The output for each of BERT’s hidden states comes from LayerNorm. I expected the standard deviation of the hidden states to be near 1 because of this normalization. However, when I inspect the hidden states, the values are quite small.
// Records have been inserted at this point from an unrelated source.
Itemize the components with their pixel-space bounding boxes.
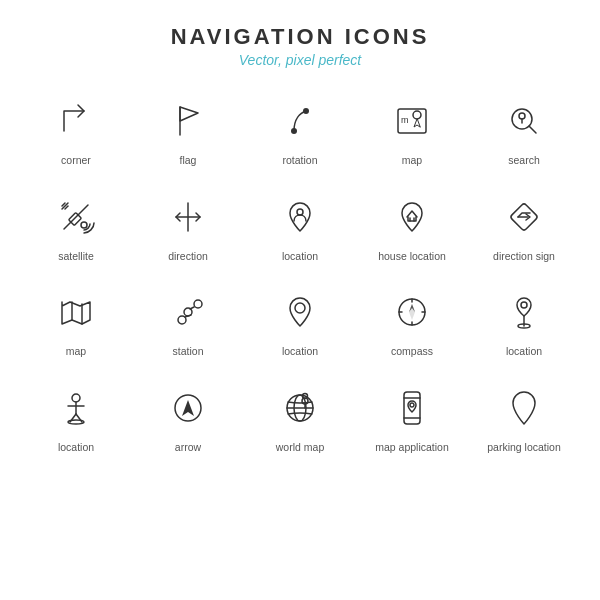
corner-label: corner bbox=[61, 154, 91, 168]
svg-point-8 bbox=[519, 113, 525, 119]
arrow-label: arrow bbox=[175, 441, 201, 455]
svg-text:m: m bbox=[401, 115, 409, 125]
compass-icon bbox=[385, 285, 439, 339]
page: NAVIGATION ICONS Vector, pixel perfect c… bbox=[0, 0, 600, 600]
svg-marker-48 bbox=[182, 400, 194, 416]
location-1-cell: location bbox=[244, 184, 356, 270]
direction-sign-label: direction sign bbox=[493, 250, 555, 264]
location-icon-2 bbox=[273, 285, 327, 339]
flag-label: flag bbox=[180, 154, 197, 168]
location-label-3: location bbox=[506, 345, 542, 359]
direction-label: direction bbox=[168, 250, 208, 264]
map-icon-1: m bbox=[385, 94, 439, 148]
map-app-label: map application bbox=[375, 441, 449, 455]
station-cell: station bbox=[132, 279, 244, 365]
map-label-1: map bbox=[402, 154, 422, 168]
house-location-label: house location bbox=[378, 250, 446, 264]
svg-line-9 bbox=[529, 126, 536, 133]
location-label-2: location bbox=[282, 345, 318, 359]
world-map-icon bbox=[273, 381, 327, 435]
search-icon bbox=[497, 94, 551, 148]
search-cell: search bbox=[468, 88, 580, 174]
svg-point-6 bbox=[413, 111, 421, 119]
satellite-icon bbox=[49, 190, 103, 244]
location-2-cell: location bbox=[244, 279, 356, 365]
svg-point-38 bbox=[521, 302, 527, 308]
svg-point-41 bbox=[72, 394, 80, 402]
location-icon-4 bbox=[49, 381, 103, 435]
map-image-cell: m map bbox=[356, 88, 468, 174]
map-2-cell: map bbox=[20, 279, 132, 365]
svg-point-30 bbox=[295, 303, 305, 313]
location-icon-3 bbox=[497, 285, 551, 339]
location-label-4: location bbox=[58, 441, 94, 455]
page-subtitle: Vector, pixel perfect bbox=[239, 52, 361, 68]
arrow-cell: arrow bbox=[132, 375, 244, 461]
svg-point-58 bbox=[410, 403, 414, 407]
map-app-cell: map application bbox=[356, 375, 468, 461]
compass-cell: compass bbox=[356, 279, 468, 365]
satellite-label: satellite bbox=[58, 250, 94, 264]
svg-marker-1 bbox=[180, 107, 198, 121]
corner-cell: corner bbox=[20, 88, 132, 174]
parking-location-icon: P bbox=[497, 381, 551, 435]
svg-text:P: P bbox=[520, 398, 528, 412]
direction-sign-cell: direction sign bbox=[468, 184, 580, 270]
location-icon-1 bbox=[273, 190, 327, 244]
location-label-1: location bbox=[282, 250, 318, 264]
svg-line-10 bbox=[64, 205, 88, 229]
svg-line-29 bbox=[190, 307, 194, 309]
map-icon-2 bbox=[49, 285, 103, 339]
station-label: station bbox=[173, 345, 204, 359]
direction-cell: direction bbox=[132, 184, 244, 270]
map-application-icon bbox=[385, 381, 439, 435]
rotation-cell: rotation bbox=[244, 88, 356, 174]
direction-icon bbox=[161, 190, 215, 244]
house-location-icon bbox=[385, 190, 439, 244]
page-title: NAVIGATION ICONS bbox=[171, 24, 430, 50]
corner-icon bbox=[49, 94, 103, 148]
parking-location-cell: P parking location bbox=[468, 375, 580, 461]
arrow-icon bbox=[161, 381, 215, 435]
svg-point-18 bbox=[297, 209, 303, 215]
flag-cell: flag bbox=[132, 88, 244, 174]
world-map-cell: world map bbox=[244, 375, 356, 461]
station-icon bbox=[161, 285, 215, 339]
rotation-icon bbox=[273, 94, 327, 148]
svg-point-26 bbox=[194, 300, 202, 308]
location-4-cell: location bbox=[20, 375, 132, 461]
flag-icon bbox=[161, 94, 215, 148]
svg-point-15 bbox=[81, 222, 87, 228]
icon-grid: corner flag rotation bbox=[20, 88, 580, 461]
house-location-cell: house location bbox=[356, 184, 468, 270]
world-map-label: world map bbox=[276, 441, 324, 455]
rotation-label: rotation bbox=[282, 154, 317, 168]
location-3-cell: location bbox=[468, 279, 580, 365]
search-label: search bbox=[508, 154, 540, 168]
parking-location-label: parking location bbox=[487, 441, 561, 455]
map-label-2: map bbox=[66, 345, 86, 359]
compass-label: compass bbox=[391, 345, 433, 359]
direction-sign-icon bbox=[497, 190, 551, 244]
svg-rect-55 bbox=[404, 392, 420, 424]
satellite-cell: satellite bbox=[20, 184, 132, 270]
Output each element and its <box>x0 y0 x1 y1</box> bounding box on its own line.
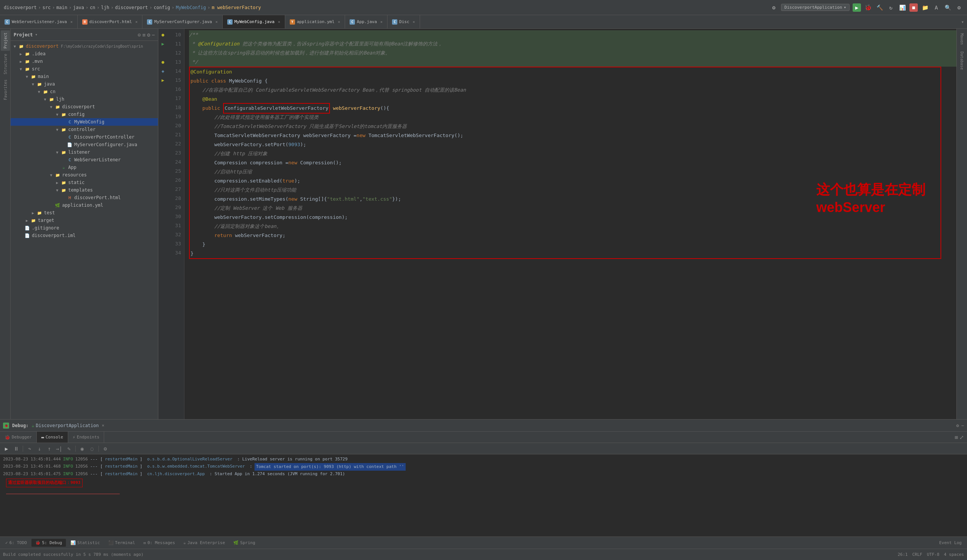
run-config-selector[interactable]: DiscoverportApplication ▾ <box>781 4 850 11</box>
action-tab-eventlog[interactable]: Event Log <box>935 539 965 547</box>
btab-endpoints[interactable]: ⚡ Endpoints <box>68 432 104 443</box>
build-icon[interactable]: 🔨 <box>875 3 884 12</box>
action-tab-terminal[interactable]: ⬛ Terminal <box>104 539 139 547</box>
side-tab-project[interactable]: Project <box>1 30 10 51</box>
tab-close-application-yml[interactable]: ✕ <box>338 20 340 24</box>
gutter-15[interactable]: ▶ <box>158 40 167 48</box>
settings2-icon[interactable]: ⚙ <box>955 3 963 12</box>
tree-listener[interactable]: ▼ 📁 listener <box>11 148 158 156</box>
tree-ljh[interactable]: ▼ 📁 ljh <box>11 96 158 103</box>
gutter-14[interactable]: ● <box>158 30 167 40</box>
tree-discoverportcontroller[interactable]: C DiscoverPortController <box>11 133 158 141</box>
bc-discoverport[interactable]: discoverport <box>4 5 37 10</box>
run-button[interactable]: ▶ <box>853 3 861 12</box>
settings-icon[interactable]: ⚙ <box>770 3 778 12</box>
tree-templates[interactable]: ▼ 📁 templates <box>11 186 158 194</box>
profile-icon[interactable]: 📊 <box>898 3 906 12</box>
tab-discoverport-html[interactable]: H discoverPort.html ✕ <box>78 15 143 28</box>
expand-icon[interactable]: ⤢ <box>959 434 964 440</box>
tree-cn[interactable]: ▼ 📁 cn <box>11 88 158 96</box>
gutter-17[interactable]: ● <box>158 58 167 67</box>
debug-button[interactable]: 🐞 <box>864 3 872 12</box>
tree-idea[interactable]: ▶ 📁 .idea <box>11 50 158 58</box>
cursor-line[interactable] <box>3 488 964 495</box>
right-tab-maven[interactable]: Maven <box>958 30 965 48</box>
translate-icon[interactable]: A <box>932 3 941 12</box>
action-tab-messages[interactable]: ✉ 0: Messages <box>140 539 179 547</box>
sidebar-dropdown-icon[interactable]: ▾ <box>35 32 38 37</box>
reload-icon[interactable]: ↻ <box>887 3 895 12</box>
tree-target[interactable]: ▶ 📁 target <box>11 217 158 224</box>
tab-disc[interactable]: C Disc ✕ <box>388 15 420 28</box>
debug-minimize-icon[interactable]: − <box>961 423 964 428</box>
bc-config[interactable]: config <box>154 5 170 10</box>
resume-btn[interactable]: ▶ <box>2 445 11 453</box>
tab-close-app-java[interactable]: ✕ <box>380 20 383 24</box>
breakpoints-btn[interactable]: ◉ <box>78 445 86 453</box>
indent-setting[interactable]: 4 spaces <box>944 552 964 557</box>
gutter-18[interactable]: ▶ <box>158 76 167 85</box>
right-tab-database[interactable]: Database <box>958 48 965 73</box>
line-ending[interactable]: CRLF <box>912 552 922 557</box>
layout-icon[interactable]: ⊞ <box>955 434 958 440</box>
console-output[interactable]: 2023-08-23 13:45:01.444 INFO 12056 --- [… <box>0 455 967 537</box>
action-tab-javaenterprise[interactable]: ☕ Java Enterprise <box>180 539 229 547</box>
bc-discoverport2[interactable]: discoverport <box>115 5 148 10</box>
gutter-17b[interactable]: ◈ <box>158 67 167 76</box>
cursor-position[interactable]: 26:1 <box>898 552 908 557</box>
side-tab-structure[interactable]: Structure <box>1 51 10 76</box>
tab-myserverconfigurer[interactable]: C MyServerConfigurer.java ✕ <box>142 15 222 28</box>
debug-app-name[interactable]: ☕ DiscoverportApplication ✕ <box>31 423 104 428</box>
tree-app[interactable]: ☕ App <box>11 163 158 171</box>
bc-mywebconfig[interactable]: MyWebConfig <box>176 5 206 10</box>
tree-resources[interactable]: ▼ 📁 resources <box>11 171 158 179</box>
run-to-cursor-btn[interactable]: →| <box>55 445 63 453</box>
tab-application-yml[interactable]: Y application.yml ✕ <box>285 15 345 28</box>
tree-mvn[interactable]: ▶ 📁 .mvn <box>11 58 158 65</box>
tree-mywebconfig[interactable]: C MyWebConfig <box>11 118 158 126</box>
tree-webserverlistener[interactable]: C WebServerListener <box>11 156 158 163</box>
tab-more[interactable]: ▾ <box>958 15 967 28</box>
tree-root[interactable]: ▼ 📁 discoverport F:\myCode\crazyCode\Spr… <box>11 43 158 50</box>
search-icon[interactable]: 🔍 <box>944 3 952 12</box>
debug-close-icon[interactable]: ✕ <box>102 423 104 428</box>
tab-webserverlistener[interactable]: C WebServerListener.java ✕ <box>0 15 78 28</box>
tree-controller[interactable]: ▼ 📁 controller <box>11 126 158 133</box>
tab-close-mywebconfig[interactable]: ✕ <box>278 20 280 24</box>
tree-test[interactable]: ▶ 📁 test <box>11 209 158 217</box>
tree-iml[interactable]: 📄 discoverport.iml <box>11 232 158 239</box>
console-input[interactable] <box>6 489 120 494</box>
tree-discoverport-folder[interactable]: ▼ 📁 discoverport <box>11 103 158 110</box>
step-into-btn[interactable]: ↓ <box>35 445 44 453</box>
tab-app-java[interactable]: C App.java ✕ <box>345 15 388 28</box>
tree-gitignore[interactable]: 📄 .gitignore <box>11 224 158 232</box>
tree-src[interactable]: ▼ 📁 src <box>11 65 158 73</box>
action-tab-todo[interactable]: ✓ 6: TODO <box>2 539 31 547</box>
tab-mywebconfig[interactable]: C MyWebConfig.java ✕ <box>223 15 285 28</box>
code-content[interactable]: /** * @Configuration 把这个类修饰为配置类，告诉spring… <box>185 29 956 419</box>
bc-main[interactable]: main <box>56 5 68 10</box>
sidebar-minimize-icon[interactable]: − <box>152 32 155 38</box>
pause-btn[interactable]: ⏸ <box>12 445 20 453</box>
tree-main[interactable]: ▼ 📁 main <box>11 73 158 80</box>
build-status[interactable]: Build completed successfully in 5 s 789 … <box>3 552 144 557</box>
tab-close-discoverport-html[interactable]: ✕ <box>135 20 137 24</box>
bc-method[interactable]: m webServerFactory <box>212 5 261 10</box>
tree-static[interactable]: ▶ 📁 static <box>11 179 158 186</box>
evaluate-btn[interactable]: ✎ <box>65 445 73 453</box>
step-over-btn[interactable]: ↷ <box>25 445 34 453</box>
build2-icon[interactable]: 📁 <box>921 3 929 12</box>
settings-btn[interactable]: ⚙ <box>101 445 109 453</box>
action-tab-debug[interactable]: 🐞 5: Debug <box>31 539 66 547</box>
action-tab-statistic[interactable]: 📊 Statistic <box>67 539 104 547</box>
btab-debugger[interactable]: 🐞 Debugger <box>0 432 37 443</box>
bc-cn[interactable]: cn <box>90 5 95 10</box>
sidebar-locate-icon[interactable]: ⊙ <box>137 32 140 38</box>
sidebar-collapse-icon[interactable]: ≡ <box>142 32 145 38</box>
tab-close-disc[interactable]: ✕ <box>413 20 415 24</box>
debug-settings-icon[interactable]: ⚙ <box>956 423 959 428</box>
bc-ljh[interactable]: ljh <box>101 5 109 10</box>
tree-application-yml[interactable]: 🌿 application.yml <box>11 201 158 209</box>
stop-button[interactable]: ■ <box>909 3 918 12</box>
mute-btn[interactable]: ◌ <box>88 445 96 453</box>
Why would this be the case?
inputs = tokenizer("Hello, my dog is cute", return_tensors="pt")
outputs = model(**inputs, output_hidden_states=True)
for hidden_state in outputs['hidden_states']:
print(f'Hidden State {hidden_state}')
print(f'Hidden state std: {hidden_state.std(dim=-1)}')
print()
Hidden State tensor([[[ 0.1664, -0.0541, -0.0014, …, -0.0811, 0.0794, 0.0155],
[-0.4229, 0.1071, -0.3010, …, 0.0352, -0.3372, 0.2603],
[ 0.5254, 0.1029, -0.0767, …, -0.6114, -0.2440, 0.2591],
…,
[ 0.2794, 0.0381, -0.0276, …, 0.1147, -0.0178, -0.0976],
[ 0.0204, 0.4912, 0.1750, …, 0.4872, -0.2833, -0.0511],
[ 0.1736, -0.1560, 0.0525, …, 0.3813, 0.1285, 0.1339]]],
grad_fn=NativeLayerNormBackward0
Hidden state std: tensor([[0.2599, 0.3309, 0.2946, 0.3154, 0.3333, 0.3045, 0.3281, 0.2870]],
grad_fn=StdBackward0)
…
The following colab notebook can be used to reproduce the results: BERT hidden state standard deviation - Colaboratory (google.com).